ISLAMABAD   -   In an unprecedented development, the tax exemptions given to various sectors of the economy have gone up to Rs972.4 billion during current fiscal year.

Pakistan’s tax expenditures in the form of exemptions have been recorded at Rs972.4 billion during the ongoing financial year 2018-2019 as against Rs540.98  billion of the previous fiscal year 2017-18, showing an increase of over 79.7 percent, the latest Economic Survey showed on Monday.

The International Monetary Fund (IMF) had already expressed concerns over the massive tax exemptions given to the various sectors. The government is likely to withdraw major tax exemptions in the upcoming budget on the direction of the IMF. The withdrawal of tax exemptions would help the Federal Board of Revenue (FBR) to meet the tax collection target of Rs5.55 trillion in next fiscal year.

According to the Survey, the breakup of tax exemptions showed that Rs141.6 billion exemptions are given in income tax during ongoing fiscal year. Meanwhile, the cost of sales tax exemptions has been estimated to be Rs597.7 billion and cost of customs exemptions has been projected at Rs233.1 billion during 2018-2019.


The overall income tax exemptions have swelled to Rs141.6 billion during FY2019 from Rs61.8 billion of the previous fiscal year, an increase of Rs79.8 billion. Tax credit availed for balancing modernisation and replacement of plant & machinery has cost Rs91 billion. Tax loss due to exempt business income claimed by IPPs under clause (132) of Part 1 of the Second Schedule of Income Tax Ordinance 2001 caused tax loss of Rs18 billion. Similarly, tax relief of Rs2.45 billion was given regarding tax credit for charitable donations and Rs5.5 billion as tax credit for newly established industrial undertakings.

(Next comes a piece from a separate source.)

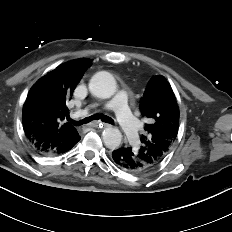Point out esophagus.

The government has given sales tax exemptions worth of Rs597.7 billion. According to the survey, sales tax exemptions were provided under the export facilitation schemes and general and sector specific SROs. One SRO-based sales tax exemption stood at Rs86.7 billion in 2018-19. This exemption was mentioned because of five export sectors — leather, textile, carpets, surgical and sports goods. At present, the textile, garments, leather, surgical goods and sports goods manufacturers enjoy zero-sales tax facility on their exports.

The cost of sales tax exemptions because of local supply under 5th Schedule cost Rs53.5 billion. Meanwhile, tax exemption given under imports under 6th Schedule cost Rs53.7 billion in 2018-19. And the cost of exemptions on local supply of items placed under the 6th schedule arrived at Rs247.3 billion during 2018-19. The cost of exemption on the import of products under 8th schedule stood at Rs62.7 billion this year.


The customs exemptions surged to Rs233.1 billion in FY2019 as compared to Rs198.2 billion in FY2018. The increase was mostly on account of preferential trade agreements (PTAs), especially with China that Pakistan signed in the recent past and other duty exemptions. Maximum exemptions were given in customs duties to the original equipment manufacturers (OEMs) of the automotive sector and vendors who availed Rs38.8 billion exemptions in 2018-19. Similarly, exemptions on imports from China under free trade agreement (FTA) recorded at Rs31.6 billion in the ongoing fiscal year.

Duty exemptions on imports from South Asian Association for Regional Cooperation and Economic Cooperation Organisation countries stood at Rs348.8 million this year. Exemption from customs duty on import into Pakistan from Malaysia cost Rs3.16 billion, exemption from customs duty on import into Pakistan from Indonesia under Pak-Indonesia PTA cost Rs3.95 billion and exemption from customs duty on imports from Sri Lanka cost Rs2.4 billion during the first year 2018-19. Exemption from customs duty for vendors of automotive sector cost Rs26.6 billion and other exemptions/ concessions cost Rs100 billion during the period under review.